With coconuts being gluten-free and plant based there are many reasons to choose Coconut Flour and Sugar for your next bake. Learn more about these two coconut products and how to use them in your recipes from our resident dietitian, Rebecca. Find out more today!
Why Choose Coconut Flour?
Coconut flour is a high fiber and gluten-free alternative to traditional all purpose flour. It’s made from finely ground dried coconut meat. This plant based food has a subtle nutty flavor with tropical notes. It offers 10 grams of fiber per 1/4 cup. One of the distinct characteristics of this type of flour is its capacity to absorb liquid. It can not be substituted 1:1 in recipes.

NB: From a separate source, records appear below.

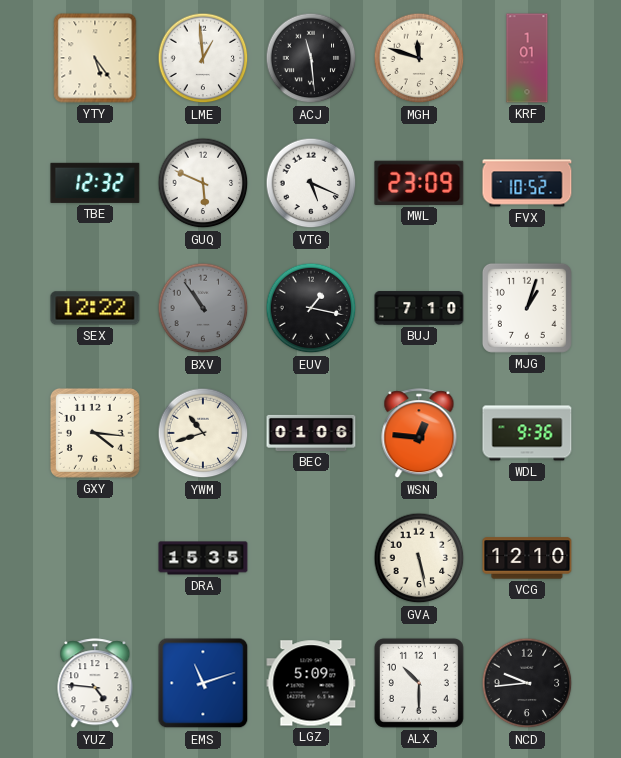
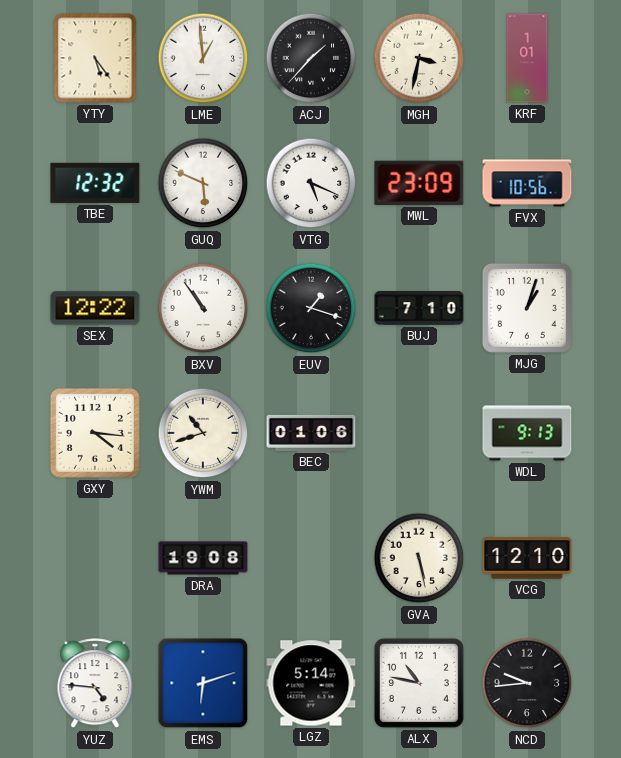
ACJ: 11:29 -> 1:37
MGH: 11:48 -> 3:32
FVX: 10:52 -> 10:56
BXV dial: grey -> white
EUV: 1:17 -> 1:18
WSN: 12:46 -> none
WDL: 9:36 -> 9:13
DRA: 15:35 -> 19:08
EMS: 11:12 -> 6:12
LGZ: 5:09 -> 5:14
ALX: 10:30 -> 10:47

It’s generally best to swap 1/3 cup coconut flour for 1 cup of regular flour. For best results seek out recipes that call for coconut flour, so the liquid content is appropriate. This high fiber flour is perfect for people with celiac disease, gluten sensitivity, those following a paleo diet, and vegetarians.
Why Choose Coconut Sugar?
Coconut sugar is a popular plant based sweetener among vegans and vegetarians. This natural sugar retains some of the nutrients in coconut palm like potassium and zinc. It also contains the soluble fiber inulin, which is linked to slower digestion and a reduced blood sugar spike. Coconut sugar can be substituted 1:1 in most recipes. This caramel colored sugar is best in baked goods creating crisp edges and a golden brown finish.